● **Problem details**:
The lines in the listing below are to be given again exactly, starting at the line holding "сільгоспобладнання" and ending at the line holding "Фитинги для труб". Do not include pictures.

● **Dataset content**:
--------

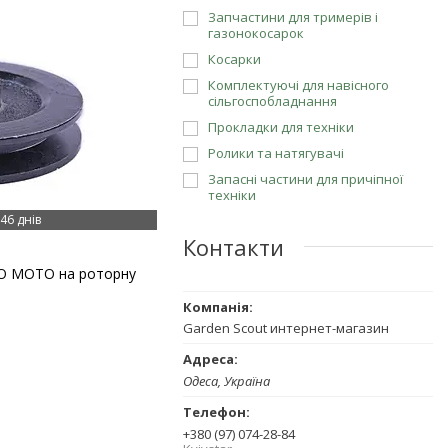
Запчастини для тримерів і
газонокосарок
Косарки
Комплектуючі для навісного
сільгоспобладнання
Прокладки для техніки
Ролики та натягувачі
Запасні частини для причіпної
техніки
46 днів
Контакти
RO MOTO на роторну
Garden Scout интернет-магазин
Одеса, Україна
+380 (97) 074-28-84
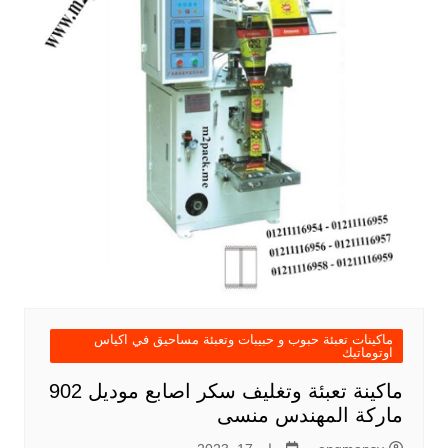
ماكينات تعبئة حبوب و حبيبات وتعبئة مساحيق في اكياس
اوتوماتيك
ماكينة تعبئة وتغليف سكر اصابع موديل 902
ماركة المهندس منسى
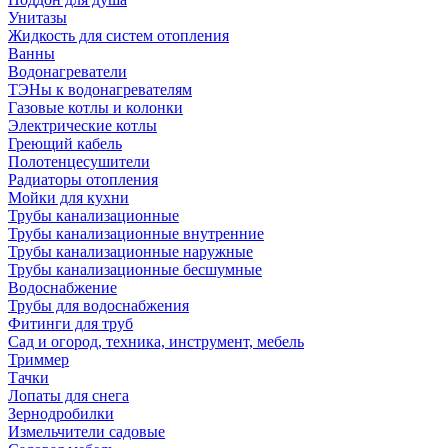
Унитазы
Жидкость для систем отопления
Ванны
Водонагреватели
ТЭНы к водонагревателям
Газовые котлы и колонки
Электрические котлы
Греющий кабель
Полотенцесушители
Радиаторы отопления
Мойки для кухни
Трубы канализационные
Трубы канализационные внутренние
Трубы канализационные наружные
Трубы канализационные бесшумные
Водоснабжение
Трубы для водоснабжения
Фитинги для труб
Сад и огород, техника, инструмент, мебель
Триммер
Тачки
Лопаты для снега
Зернодробилки
Измельчители садовые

--------

● **Solution for this task**:
сільгоспобладнання
Прокладки для техніки
Ролики та натягувачі
Запасні частини для причіпної
техніки
46 днів
Контакти
RO MOTO на роторну
Garden Scout интернет-магазин
Одеса, Україна
+380 (97) 074-28-84
ماكينات تعبئة حبوب و حبيبات وتعبئة مساحيق في اكياس
اوتوماتيك
ماكينة تعبئة وتغليف سكر اصابع موديل 902
ماركة المهندس منسى
Унитазы
Жидкость для систем отопления
Ванны
Водонагреватели
ТЭНы к водонагревателям
Газовые котлы и колонки
Электрические котлы
Греющий кабель
Полотенцесушители
Радиаторы отопления
Мойки для кухни
Трубы канализационные
Трубы канализационные внутренние
Трубы канализационные наружные
Трубы канализационные бесшумные
Водоснабжение
Трубы для водоснабжения
Фитинги для труб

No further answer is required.